There are many issues to address, and I think all companies should consider putting in more than sufficient resources to support the customer. It’s more than a decade since the oil spill that captured global attention and concern for months. It is still in the news for the environmental impact it has had. I also remember reading about the multi-year and multi-billion financial resourcing the company had to do to enable the mitigation efforts.
I can’t help but think that the emotional, professional, or social impact of personal information loss may well be lifelong for people.
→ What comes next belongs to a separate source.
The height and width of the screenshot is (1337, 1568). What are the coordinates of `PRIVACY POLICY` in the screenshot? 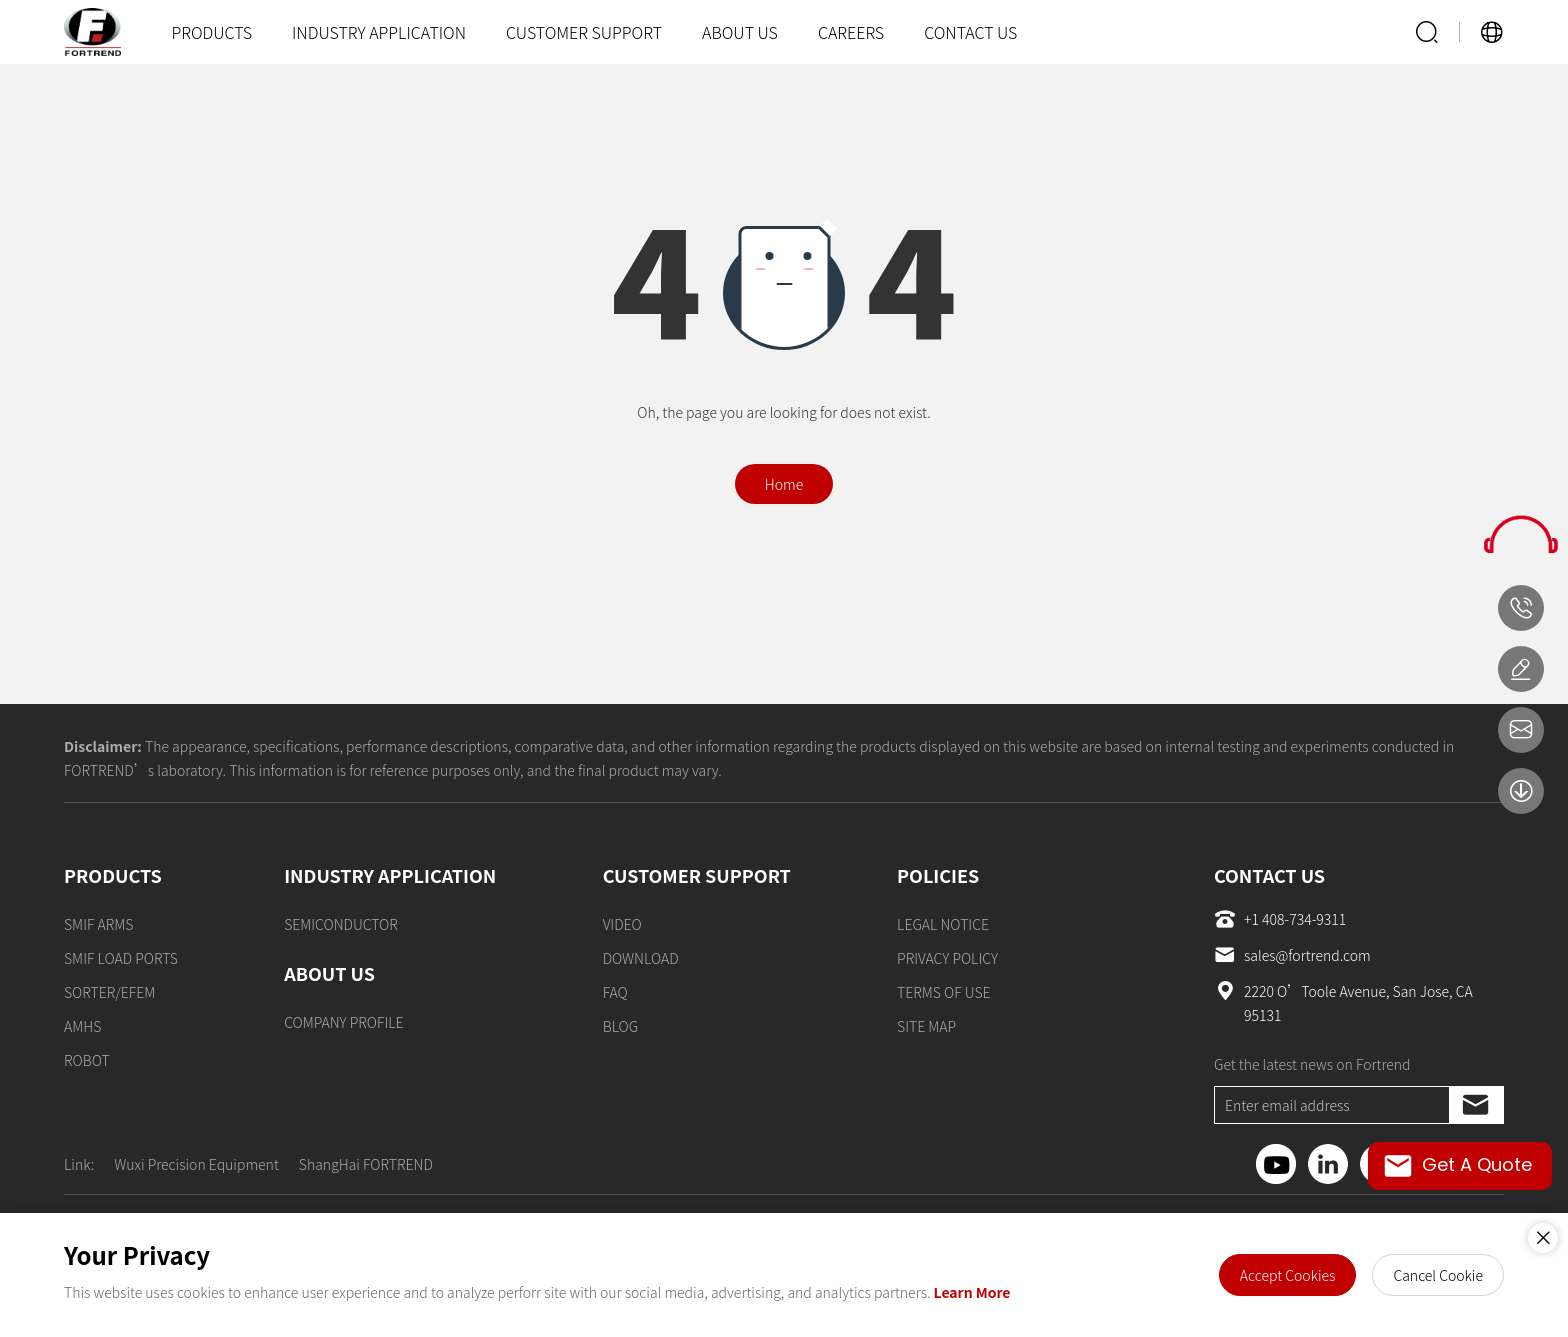 It's located at (947, 958).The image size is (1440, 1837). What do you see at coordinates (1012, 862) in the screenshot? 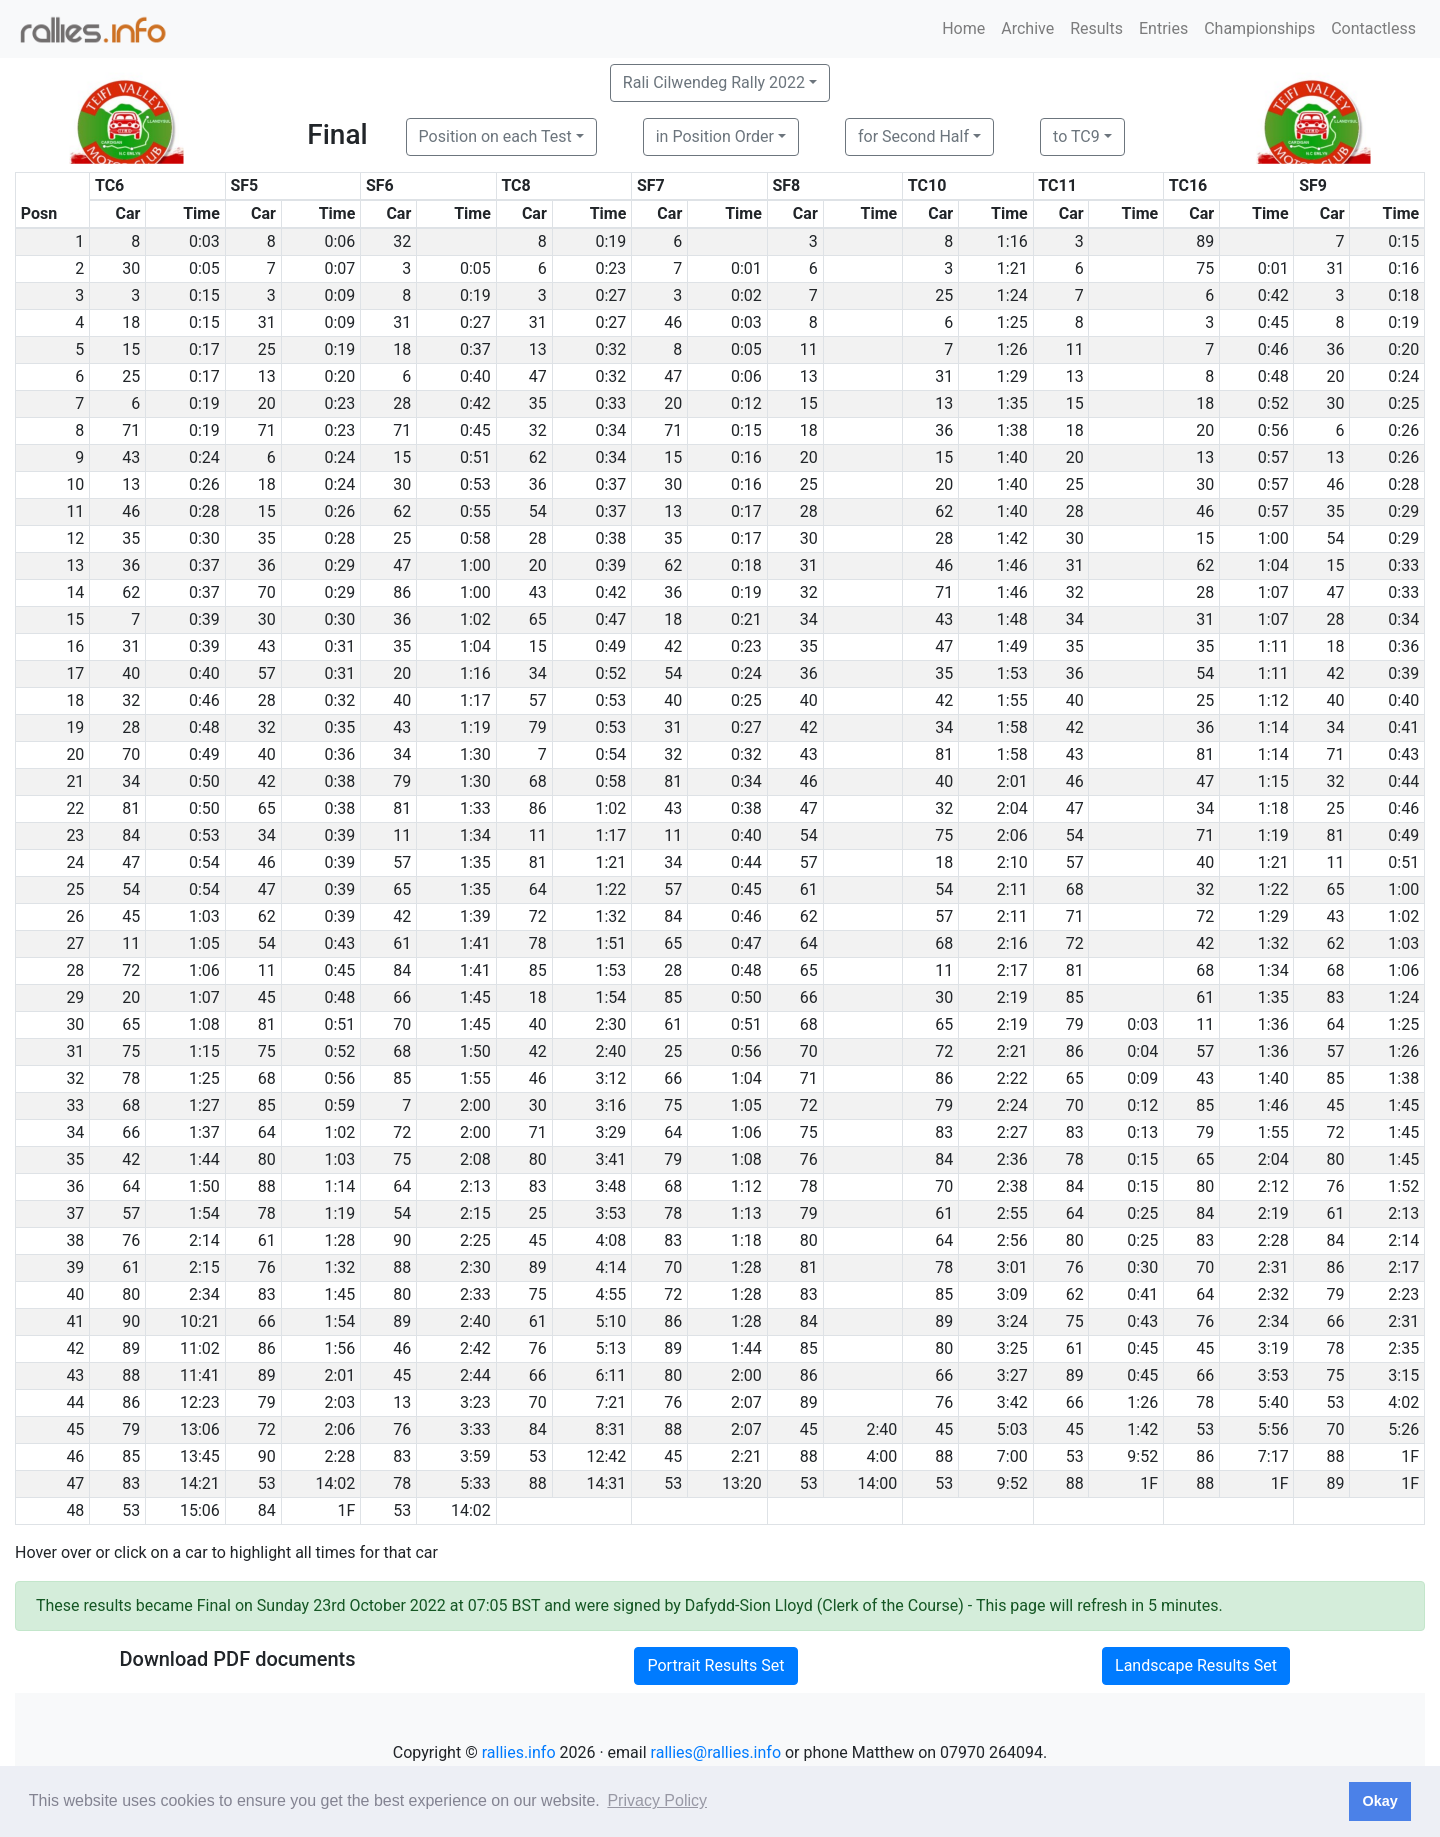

There is no undo button to restore any semblance of normalcy. Yet, one does not see the same level of multi-year mitigation efforts to help people who are impacted. We are talking machine language and all kinds of automation that could be used at scale to hurt a lot of people who may well be defenseless and not know who to turn to.
When brands and companies are moving towards more digital platforms, services and even APIs it is time for the brand purpose to reflect this long-term commitment. Leaky data faucets, incorrect settings, and improper sharing practices are not technical problems alone; they should be a brand purpose focus. Monetising and being a data business are all fine, but the company needs to be a trustee of their customer data and safety in this context too.